Repeat each line, word for word, from the one containing "mats or pads to" through the last line of the entries, and include no other output.

★ ★ ★ ★ ★ ★ ★

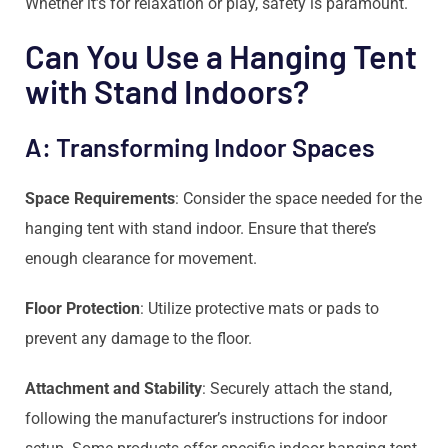
Whether it’s for relaxation or play, safety is paramount.
Can You Use a Hanging Tent
with Stand Indoors?
A: Transforming Indoor Spaces
Space Requirements
: Consider the space needed for the
hanging tent with stand indoor. Ensure that there’s
enough clearance for movement.
Floor Protection
: Utilize protective mats or pads to
prevent any damage to the floor.
Attachment and Stability
: Securely attach the stand,
following the manufacturer’s instructions for indoor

★ ★ ★ ★ ★ ★ ★

_Response_.
: Utilize protective mats or pads to
prevent any damage to the floor.
Attachment and Stability
: Securely attach the stand,
following the manufacturer’s instructions for indoor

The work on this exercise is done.